Like it or not, legal issues permeate every aspect of our working lives. Design engineers sitting in their cubicles are no exception. They face IP protection, patent disputes, product liability, damage to the environment, and other serious challenges.
Designers are no longer uninterested bystanders when it comes to these issues. Cases like these, and others, have become part of the job. But where do designers fit into the equation? What is their role, and their liability, if any, in the legal issues that often beset their companies and the industry?
PRODUCT LIABILITY
Industry designers got a big lesson in product liability about 30 years ago when TV set manufacturers decided they needed a competitive edge, something new that would attract consumers to their latest models. They came up with "instant-on." You simply touched the set's "on" button and you had a picture instantly.
To make this work, however, the set's circuitry had to get at least five watts all the time. In other words, these TV sets were never really "off." That worked fine for a while, until a few of them caught fire. One actually burned down a house in the middle of the night, killing its inhabitants. The lawsuit that followed resulted in the manufacturer settling out of court.
Today, more than 10 years after the safety of cellular phones was questioned when a Florida woman died from brain cancer, wireless handsets still represent what may be the biggest product liability issue in the world in terms of their impact on both manufacturers and consumers.
Research in this smoldering subject has accumulated for years. One University of Washington bioengineering professor found 172 studies of cell-phone-generated RF radiation, with about half finding some potential for health risk. Now, the federal government has finally decided to step in with its own multimillion-dollar investigation into the potential toxic and cancer-causing effects of wireless phones. The study could have immediate and certainly long-range impact on designers and their employers.
Several federal agencies will be involved in determining what will be studied, including the National Toxicology Program of the National Institute of Environmental Health Sciences, which is part of the National Institutes of Health, along with input from the Federal Drug Administration and the National Institute of Standards and Technology (NIST). The study follows the 1994 and 2001 government agency reports on cell-phone safety, both generated by the U.S. General Accounting Office. Each report recommended additional research.
Calls for more research have also spread to the newest "next big thing," IEEE 802.11-based wireless local-area networks. This follows on the heels of the publicity created by the parents of a Chicago-area girl who claim that the school board has failed to address their concerns about the potentially hazardous effects of the school's Wi-Fi system.

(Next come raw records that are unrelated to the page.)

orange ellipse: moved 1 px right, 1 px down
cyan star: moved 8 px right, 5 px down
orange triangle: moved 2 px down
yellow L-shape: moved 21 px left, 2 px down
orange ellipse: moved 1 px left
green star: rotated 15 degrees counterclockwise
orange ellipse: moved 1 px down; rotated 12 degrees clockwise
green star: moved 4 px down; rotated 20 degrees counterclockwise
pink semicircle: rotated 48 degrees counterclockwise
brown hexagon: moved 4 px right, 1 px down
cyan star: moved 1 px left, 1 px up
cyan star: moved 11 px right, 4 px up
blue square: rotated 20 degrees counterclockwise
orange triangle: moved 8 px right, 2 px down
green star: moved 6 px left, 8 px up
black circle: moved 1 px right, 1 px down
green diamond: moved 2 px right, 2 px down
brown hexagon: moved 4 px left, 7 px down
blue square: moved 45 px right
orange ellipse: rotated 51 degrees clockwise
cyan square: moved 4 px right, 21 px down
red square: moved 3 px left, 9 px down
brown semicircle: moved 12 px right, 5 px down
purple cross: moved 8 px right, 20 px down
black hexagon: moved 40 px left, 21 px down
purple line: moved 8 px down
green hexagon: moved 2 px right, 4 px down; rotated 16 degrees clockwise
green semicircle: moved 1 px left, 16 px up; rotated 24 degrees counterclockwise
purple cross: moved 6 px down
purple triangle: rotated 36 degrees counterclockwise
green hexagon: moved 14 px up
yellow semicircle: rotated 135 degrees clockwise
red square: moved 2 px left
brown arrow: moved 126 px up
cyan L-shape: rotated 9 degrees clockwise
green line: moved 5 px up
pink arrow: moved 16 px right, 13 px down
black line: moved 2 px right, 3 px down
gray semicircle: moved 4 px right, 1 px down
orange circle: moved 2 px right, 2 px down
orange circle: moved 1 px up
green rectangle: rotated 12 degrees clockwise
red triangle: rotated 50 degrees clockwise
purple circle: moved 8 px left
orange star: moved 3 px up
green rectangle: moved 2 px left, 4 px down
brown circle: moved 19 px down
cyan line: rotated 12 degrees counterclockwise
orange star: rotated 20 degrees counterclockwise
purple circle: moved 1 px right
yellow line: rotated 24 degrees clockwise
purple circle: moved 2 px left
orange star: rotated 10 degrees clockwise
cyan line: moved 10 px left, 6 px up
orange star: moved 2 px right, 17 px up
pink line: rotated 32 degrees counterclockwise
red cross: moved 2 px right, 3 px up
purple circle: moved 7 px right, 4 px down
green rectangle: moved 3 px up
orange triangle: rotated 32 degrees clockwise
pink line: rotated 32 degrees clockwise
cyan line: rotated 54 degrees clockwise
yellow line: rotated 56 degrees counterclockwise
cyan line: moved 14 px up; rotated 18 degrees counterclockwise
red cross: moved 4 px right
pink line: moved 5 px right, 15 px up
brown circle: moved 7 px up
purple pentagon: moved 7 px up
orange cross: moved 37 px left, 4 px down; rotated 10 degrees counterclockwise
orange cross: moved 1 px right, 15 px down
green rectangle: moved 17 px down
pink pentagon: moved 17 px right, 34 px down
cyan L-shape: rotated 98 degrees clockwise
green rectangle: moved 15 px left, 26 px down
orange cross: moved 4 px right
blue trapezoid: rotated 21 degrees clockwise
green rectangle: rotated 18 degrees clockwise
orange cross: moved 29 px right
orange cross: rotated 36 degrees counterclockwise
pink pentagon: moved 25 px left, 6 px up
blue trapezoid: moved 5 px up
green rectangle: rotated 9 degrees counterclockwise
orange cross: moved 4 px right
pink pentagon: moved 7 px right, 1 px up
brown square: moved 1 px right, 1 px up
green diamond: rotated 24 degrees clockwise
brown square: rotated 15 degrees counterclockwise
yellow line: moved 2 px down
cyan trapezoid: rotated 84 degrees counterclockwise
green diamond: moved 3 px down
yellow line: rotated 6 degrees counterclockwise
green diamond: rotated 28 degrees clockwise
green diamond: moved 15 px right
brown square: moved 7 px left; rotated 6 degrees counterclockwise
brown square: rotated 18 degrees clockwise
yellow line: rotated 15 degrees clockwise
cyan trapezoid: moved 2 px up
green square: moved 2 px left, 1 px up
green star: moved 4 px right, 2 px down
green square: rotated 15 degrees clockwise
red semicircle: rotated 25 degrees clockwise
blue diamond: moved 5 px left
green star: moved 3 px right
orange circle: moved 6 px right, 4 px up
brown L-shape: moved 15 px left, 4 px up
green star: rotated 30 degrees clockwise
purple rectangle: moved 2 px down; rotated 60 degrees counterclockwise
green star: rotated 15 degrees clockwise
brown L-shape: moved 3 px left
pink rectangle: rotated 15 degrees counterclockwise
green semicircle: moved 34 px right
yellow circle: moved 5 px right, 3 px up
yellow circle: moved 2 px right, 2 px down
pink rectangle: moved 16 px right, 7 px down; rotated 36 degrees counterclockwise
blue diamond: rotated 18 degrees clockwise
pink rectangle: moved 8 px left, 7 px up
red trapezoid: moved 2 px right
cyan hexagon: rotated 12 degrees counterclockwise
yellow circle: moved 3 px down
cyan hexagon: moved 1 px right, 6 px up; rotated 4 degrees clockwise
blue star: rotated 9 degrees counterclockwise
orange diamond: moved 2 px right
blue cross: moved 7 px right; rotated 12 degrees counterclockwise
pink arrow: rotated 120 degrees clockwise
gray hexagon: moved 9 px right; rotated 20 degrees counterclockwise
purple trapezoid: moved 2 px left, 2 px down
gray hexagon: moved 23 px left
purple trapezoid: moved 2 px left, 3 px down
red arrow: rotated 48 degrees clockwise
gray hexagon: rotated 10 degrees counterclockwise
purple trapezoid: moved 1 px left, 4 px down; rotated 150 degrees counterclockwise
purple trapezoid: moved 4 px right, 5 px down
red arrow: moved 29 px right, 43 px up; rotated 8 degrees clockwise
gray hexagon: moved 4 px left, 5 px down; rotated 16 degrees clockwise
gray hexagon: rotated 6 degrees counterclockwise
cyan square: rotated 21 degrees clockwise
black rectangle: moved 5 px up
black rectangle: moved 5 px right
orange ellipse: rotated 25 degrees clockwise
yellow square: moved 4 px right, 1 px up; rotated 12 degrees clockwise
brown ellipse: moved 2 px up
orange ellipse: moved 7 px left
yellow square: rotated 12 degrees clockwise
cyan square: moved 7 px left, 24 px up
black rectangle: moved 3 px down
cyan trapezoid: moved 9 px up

Perhaps the newest wrinkle in product liability involves digital cell phones with integrated still and video cameras. It's a personal privacy issue that's getting lots of attention. In fact, it has reached the point where Korea's Ministry of Information and Communications says it will require the country's cell-phone manufacturers to design all camera and camcorder-equipped mobile handsets so that they make a loud beeping or buzzing sound when they're used to take pictures. (Ironically, Samsung Electronics and LG Electronics have banned visitors to their facilities from carrying camera-equipped phones to prevent corporate espionage.)
On a much broader scale, with more people depending on wireless rather than wireline communications, leaders in Congress are threatening to forceby legislation, if necessarywireless carriers to spend more billions of dollars to upgrade their networks. Their concern follows the cell-phone failures during the power blackout in August throughout much of the U.S. northeast and parts of the midwest. From the consumers' point of view, the problem was twofold: The system simply couldn't handle all of the traffic during the power outage, and people couldn't recharge their phones during the blackout.
The industry also is feeling pressure to get more active with the Bush Administration's National Strategy for Secure Cyberspace. Introduced in 2002, top U.S. Department of Homeland Security officials recently threatened industry companies and trade associations with new legislation if they did not voluntarily comply with their national cyberspace plan.
Security is another design issue fraught with legal aspects. Information-technology (IT) executives have been reviewing the security threat created by employees connecting their personal wireless handheld devices to corporate networks. Mobile-equipment manufacturers may not be directly liable for security breaches. However, there's some heat on these companies to fix the problem by eliminating unsecured, employee-owned handheld devices that leave corporate networks vulnerable to data theft, code attacks, and unauthorized access.
On a smaller scale, designers now must respond to a new Federal Communications Commission (FCC) requirement calling for wireless-phone manufacturers and service providers to make digital wireless phones accessible to people who use hearing aids.